Odak Dergisi ülkemizde ve dünyada yaşanan gelişmeleri Türkiye ve dünya devrimci hareketi açısından anlamaya çalışıyor. Değişik konu başlıklarından oluşan söyleşilerimizde sosyalist örgütlerden ve kişilerden aldığımız görüşler ile ortak bir eleştirel düşünceye varmayı umuyoruz. Dizimizin bu konusu ise dünyada yükselen savaş tehdidi ve bu savaş tehdidine karşı geliştirilebilecek “Anti-Emperyalist Barış Hareketi İhtiyacı” olacak. Bu doğrultuda 87 hareketi gençlik liderlerinden devrimci yazar Nabi Kımran’a aşağıdaki soruları yönelttik.
• Emperyalizm bugün savaşları hangi amaçlarla, nerelerde ve nasıl kışkırtıyor?
• Ukrayna ve Ortadoğu’daki savaşlar dünyayı nasıl etkiliyor?
• Emperyalist saldırganlık karşısında ülkemiz emekçileri, halkımız ve ezilen insanlık lehine barışı nasıl savunabiliriz?
Aşağıda cevaplarını yayınlıyoruz. İyi okumalar dileriz…
Üç sorunuzu ayrı başlıklar altında değil bir arada yanıtlamaya çalışacağım.
Şu anda neredeyse tüm dünya savaş alanıdır.

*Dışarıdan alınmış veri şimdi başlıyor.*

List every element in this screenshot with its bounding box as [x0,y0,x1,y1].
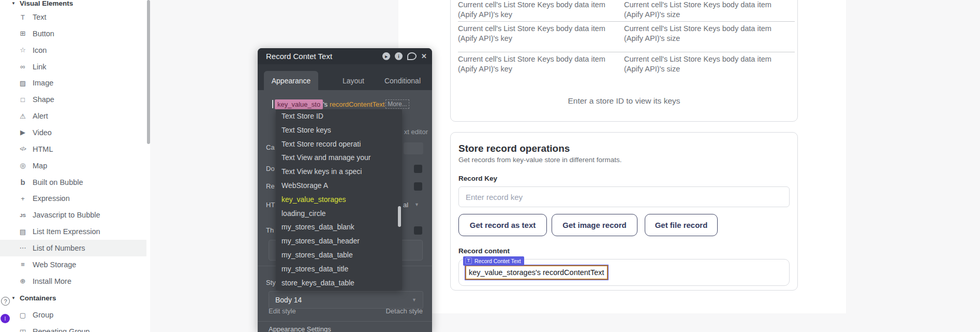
sidebar-item-label: HTML [33,145,53,153]
sidebar-item-label: List of Numbers [33,244,85,252]
autocomplete-item-webstorage-a[interactable]: WebStorage A [276,179,402,193]
appearance-settings-header: Appearance Settings [269,325,331,332]
table-row-divider [458,21,795,22]
sidebar-item-label: Install More [33,277,71,285]
detach-style-link[interactable]: Detach style [385,307,423,315]
comment-icon[interactable] [407,52,417,60]
table-cell-key: Current cell's List Store Keys body data… [458,54,623,74]
sidebar-item-button[interactable]: ⊞Button [0,25,146,42]
sidebar-item-built-on-bubble[interactable]: bBuilt on Bubble [0,174,146,191]
sidebar-item-link[interactable]: ∞Link [0,59,146,75]
plus-icon: + [18,195,28,203]
record-content-label: Record content [458,247,510,255]
sidebar-item-shape[interactable]: □Shape [0,91,146,108]
autocomplete-item-text-view-keys-in-a-speci[interactable]: Text View keys in a speci [276,165,402,179]
list-item-expression-icon: ▤ [18,228,28,236]
table-cell-size: Current cell's List Store Keys body data… [624,54,790,74]
expression-token[interactable]: key_value_sto [275,99,323,109]
autocomplete-item-my_stores_data_title[interactable]: my_stores_data_title [276,262,402,276]
sidebar-item-video[interactable]: ▶Video [0,124,146,141]
sidebar-item-icon[interactable]: ☆Icon [0,42,146,59]
get-image-record-button[interactable]: Get image record [552,214,637,236]
card-subtitle: Get records from key-value store in diff… [458,156,622,164]
section-header-visual-elements[interactable]: ▼Visual Elements [11,0,73,8]
sidebar-item-web-storage[interactable]: ≡Web Storage [0,256,146,273]
sidebar-item-label: Video [33,128,52,137]
help-button[interactable]: ? [1,297,10,306]
sidebar-item-group[interactable]: ▢Group [0,307,146,323]
map-icon: ◎ [18,162,28,169]
preview-icon[interactable]: ▸ [382,52,390,60]
selected-text-element[interactable]: key_value_storages's recordContentText [465,265,608,280]
sidebar-item-repeating-group[interactable]: ◫Repeating Group [0,323,146,332]
sidebar-item-alert[interactable]: ⚠Alert [0,108,146,124]
sidebar-item-javascript-to-bubble[interactable]: JSJavascript to Bubble [0,207,146,223]
panel-label-th: Th [266,226,274,234]
store-keys-table-card[interactable]: Current cell's List Store Keys body data… [450,0,798,122]
autocomplete-item-text-store-keys[interactable]: Text Store keys [276,123,402,137]
sidebar-item-list-item-expression[interactable]: ▤List Item Expression [0,223,146,240]
autocomplete-item-text-store-id[interactable]: Text Store ID [276,109,402,123]
selected-element-badge-label: Record Contet Text [474,258,521,264]
autocomplete-item-store_keys_data_table[interactable]: store_keys_data_table [276,276,402,290]
tab-layout[interactable]: Layout [330,71,377,90]
edit-style-link[interactable]: Edit style [269,307,296,315]
expression-connector: 's [323,100,328,108]
info-icon[interactable]: i [395,52,403,60]
autocomplete-item-my_stores_data_header[interactable]: my_stores_data_header [276,234,402,248]
card-title: Store record operations [458,143,570,154]
record-key-input[interactable] [458,186,790,207]
autocomplete-item-loading_circle[interactable]: loading_circle [276,207,402,221]
panel-checkbox-1[interactable] [414,165,422,173]
sidebar-item-text[interactable]: TText [0,9,146,25]
autocomplete-item-text-store-record-operati[interactable]: Text Store record operati [276,137,402,151]
sidebar-item-html[interactable]: </>HTML [0,141,146,157]
autocomplete-scrollbar-thumb[interactable] [398,206,401,227]
autocomplete-item-key_value_storages[interactable]: key_value_storages [276,193,402,207]
autocomplete-item-my_stores_data_table[interactable]: my_stores_data_table [276,248,402,262]
sidebar-item-label: Built on Bubble [33,178,83,186]
sidebar-item-install-more[interactable]: ⊕Install More [0,273,146,290]
html-tag-dropdown-value[interactable]: al [403,201,408,209]
autocomplete-dropdown: store_keys_data_tablemy_stores_data_titl… [276,109,402,290]
sidebar-item-label: Map [33,162,47,170]
panel-input-fragment[interactable] [404,142,423,154]
panel-label-re: Re [266,182,275,190]
expression-editor[interactable]: key_value_sto 's recordContentText More.… [272,98,409,110]
panel-checkbox-3[interactable] [414,226,422,235]
tab-conditional[interactable]: Conditional [377,71,428,90]
caret-down-icon: ▼ [11,1,16,6]
record-key-label: Record Key [458,175,497,182]
sidebar-item-list-of-numbers[interactable]: ⋯List of Numbers [0,240,146,256]
expression-path[interactable]: recordContentText [330,100,384,108]
sidebar-item-map[interactable]: ◎Map [0,157,146,174]
tab-appearance[interactable]: Appearance [264,71,318,90]
autocomplete-item-text-view-and-manage-your[interactable]: Text View and manage your [276,151,402,165]
sidebar-item-label: Text [33,13,47,21]
get-record-as-text-button[interactable]: Get record as text [458,214,547,236]
panel-checkbox-2[interactable] [414,182,422,191]
section-header-containers[interactable]: ▼Containers [11,293,56,303]
panel-label-do: Do [266,165,275,172]
sidebar-item-label: Button [33,30,54,38]
style-dropdown-value: Body 14 [275,292,302,308]
sidebar-item-label: Alert [33,112,48,120]
star-icon: ☆ [18,46,28,54]
sidebar-item-image[interactable]: ▨Image [0,75,146,91]
sidebar-item-label: Expression [33,194,70,203]
avatar-button[interactable]: I [1,314,10,323]
get-file-record-button[interactable]: Get file record [645,214,718,236]
repeating-group-icon: ◫ [18,328,28,332]
javascript-icon: JS [18,212,28,218]
close-icon[interactable]: ✕ [421,52,427,60]
rich-text-editor-link[interactable]: xt editor [404,128,428,136]
sidebar-item-label: Web Storage [33,261,76,269]
table-cell-size: Current cell's List Store Keys body data… [624,0,790,19]
expression-more-button[interactable]: More... [385,99,409,109]
autocomplete-item-my_stores_data_blank[interactable]: my_stores_data_blank [276,220,402,234]
style-dropdown[interactable]: Body 14 ▼ [269,291,423,309]
sidebar-item-expression[interactable]: +Expression [0,190,146,207]
panel-header[interactable]: Record Contet Text ▸ i ✕ [258,48,432,64]
sidebar-scrollbar-thumb[interactable] [147,0,150,144]
selected-element-badge: T Record Contet Text [463,256,524,266]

Emperyalistlerin adlandırmasıyla “geniş Ortadoğu”; Libya, Sudan, Somali, Yemen, Filistin, Suriye, Irak, İran, Afganistan, Pakistan devletler, örgütler ya da yerel aktörlerin tarafı olduğu savaşlara sahne oluyor. Haklı ve haksız savaşlar iç içe ve tüm bu savaş ve çatışmaların haksız tarafında emperyalistler, Suriye’de iktidara taşınan türden emperyalizmin oyuncağı cihadistler, Erdoğan Türkiye’si, İsrail gibileri bulunuyor.
Ukrayna savaşı bir başka cephedir. Ve şimdilik ticaret savaşları aşamasında bulunun Çin-ABD rekabeti Asya-Pasifik coğrafyasını da sıcak savaşlara sürükleyebilir. Yine de bu tablo topyekûn emperyalist paylaşım savaşı demek olan 3. Dünya savaşının başladığı anlamına gelmiyor. Bu ihtimal ve potansiyeli bünyesinde taşıyan, fakat henüz böyle adlandırılamayacak olan savaşlarla yüz yüzeyiz.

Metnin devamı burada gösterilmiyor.